Stored data entries
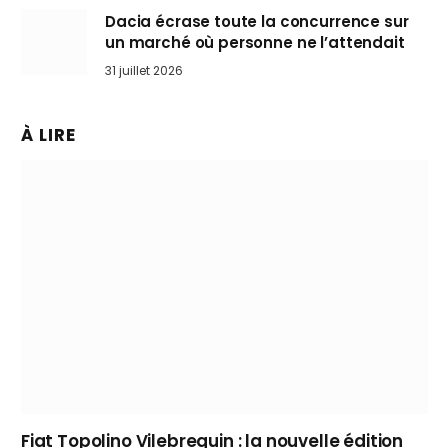
Dacia écrase toute la concurrence sur
un marché où personne ne l’attendait
31 juillet 2026
À LIRE
Fiat Topolino Vilebrequin : la nouvelle édition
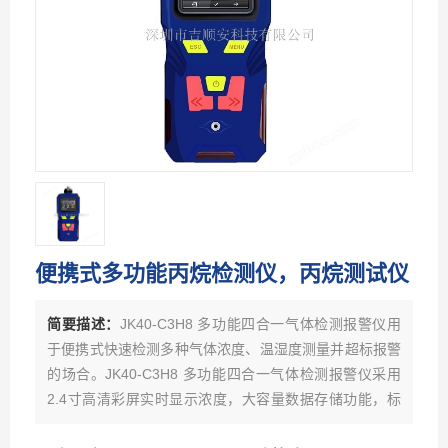
便携式多功能丙烷检测仪，丙烷测试仪
简要描述：
JK40-C3H8 多功能四合一气体检测报警仪用
于便携式快速检测多种气体浓度、温湿度测量并超标报警
的场合。JK40-C3H8 多功能四合一气体检测报警仪采用
2.4寸高清彩屏实时显示浓度，大容量数据存储功能，标
配10万条数据存储容量，更大容量可订制。支持实时存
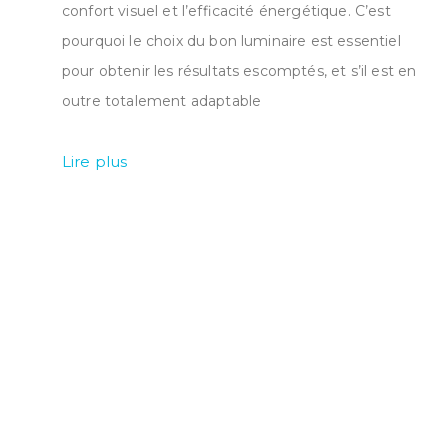
confort visuel et l’efficacité énergétique. C’est
pourquoi le choix du bon luminaire est essentiel
pour obtenir les résultats escomptés, et s’il est en
outre totalement adaptable
Lire plus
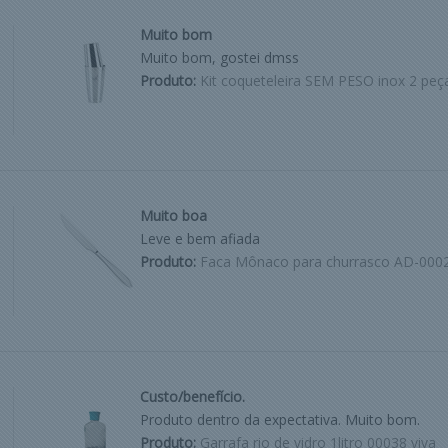
Muito bom
Muito bom, gostei dmss
Produto:
Kit coqueteleira SEM PESO inox 2 peç
Muito boa
Leve e bem afiada
Produto:
Faca Mônaco para churrasco AD-000
Custo/benefício.
Produto dentro da expectativa. Muito bom.
Produto:
Garrafa rio de vidro 1litro 00038 viva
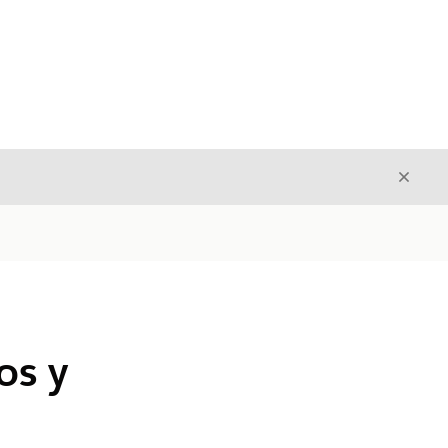
Cerrar
Cerrar
os y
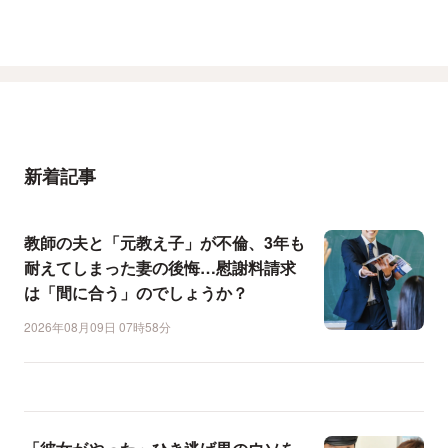
新着記事
教師の夫と「元教え子」が不倫、3年も
耐えてしまった妻の後悔…慰謝料請求
は「間に合う」のでしょうか？
2026年08月09日 07時58分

— WORK ITEM —
An exact copy of every entry above is required, without the pictures.

— EXPECTED ANSWER —
Dacia écrase toute la concurrence sur
un marché où personne ne l’attendait
31 juillet 2026
À LIRE
Fiat Topolino Vilebrequin : la nouvelle édition
便携式多功能丙烷检测仪，丙烷测试仪
简要描述：
JK40-C3H8 多功能四合一气体检测报警仪用
于便携式快速检测多种气体浓度、温湿度测量并超标报警
的场合。JK40-C3H8 多功能四合一气体检测报警仪采用
2.4寸高清彩屏实时显示浓度，大容量数据存储功能，标
配10万条数据存储容量，更大容量可订制。支持实时存
confort visuel et l’efficacité énergétique. C’est
pourquoi le choix du bon luminaire est essentiel
pour obtenir les résultats escomptés, et s’il est en
outre totalement adaptable
Lire plus
Muito bom
Muito bom, gostei dmss
Produto:
Kit coqueteleira SEM PESO inox 2 peç
Muito boa
Leve e bem afiada
Produto:
Faca Mônaco para churrasco AD-000
Custo/benefício.
Produto dentro da expectativa. Muito bom.
Produto:
Garrafa rio de vidro 1litro 00038 viva
Cerrar
Cerrar
os y
新着記事
教師の夫と「元教え子」が不倫、3年も
耐えてしまった妻の後悔…慰謝料請求
は「間に合う」のでしょうか？
2026年08月09日 07時58分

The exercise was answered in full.